Evaluation Method

Jump to bottom

ai-lab-projects edited this page Apr 29, 2025 · 1 revision

Evaluation Method

This page describes how the trained agents (buyer and seller) are evaluated.

Evaluation Metrics

1. Total Reward

The sum of all rewards (profits and losses) achieved during the evaluation period.
Higher is better.

2. Win Rate

The percentage of profitable trades among all completed trades.
Formula: (Number of winning trades) / (Total number of trades)

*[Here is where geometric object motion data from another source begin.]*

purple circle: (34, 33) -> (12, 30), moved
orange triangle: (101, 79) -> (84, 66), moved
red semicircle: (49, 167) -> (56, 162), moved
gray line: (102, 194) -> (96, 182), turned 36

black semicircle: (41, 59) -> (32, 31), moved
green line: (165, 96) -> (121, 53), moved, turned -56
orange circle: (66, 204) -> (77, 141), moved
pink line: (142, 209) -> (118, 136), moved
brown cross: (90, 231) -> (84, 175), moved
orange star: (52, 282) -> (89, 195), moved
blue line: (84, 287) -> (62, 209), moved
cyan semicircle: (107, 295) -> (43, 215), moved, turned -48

3. Average Return per Trade

The mean profit or loss per trade.
Important for understanding trade quality beyond just win rate.

4. Average Holding Days

Average number of days the asset was held before selling.
Helps assess the strategy's turnover speed.

5. Holding Rate

Proportion of time spent holding positions vs. waiting.

6. p-Value

Statistical evaluation of strategy performance.
Compares total reward to the distribution of random trading simulations.
A lower p-value indicates a lower probability that the observed results are due to random chance.

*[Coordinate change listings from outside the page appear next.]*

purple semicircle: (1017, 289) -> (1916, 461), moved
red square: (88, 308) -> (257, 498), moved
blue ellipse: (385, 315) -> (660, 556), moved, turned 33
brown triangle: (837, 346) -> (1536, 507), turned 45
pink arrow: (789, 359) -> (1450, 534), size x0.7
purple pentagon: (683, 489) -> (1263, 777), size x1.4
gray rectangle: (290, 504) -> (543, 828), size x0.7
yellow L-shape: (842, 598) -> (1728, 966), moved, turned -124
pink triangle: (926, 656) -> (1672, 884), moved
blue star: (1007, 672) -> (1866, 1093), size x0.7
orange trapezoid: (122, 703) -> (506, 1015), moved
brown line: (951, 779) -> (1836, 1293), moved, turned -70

7. Total Reward over Mean Random Reward

A measure comparing the total reward achieved to the mean reward of random strategies.

Evaluation Process

Evaluation on Training Data
- To check how well the model fits the training set.
Evaluation on Validation Data
- To assess the model’s ability to generalize to unseen data.
Random Simulations for p-Value
- Conduct random buy/sell simulations to establish a null distribution.
- Calculate the p-value by comparing the agent's result to random performance.

Notes

Evaluation is conducted without exploration (i.e., agents use deterministic policies without random actions).
Early stopping is performed based on validation results to avoid overfitting.
Models are saved if they achieve the best validation p-value during training.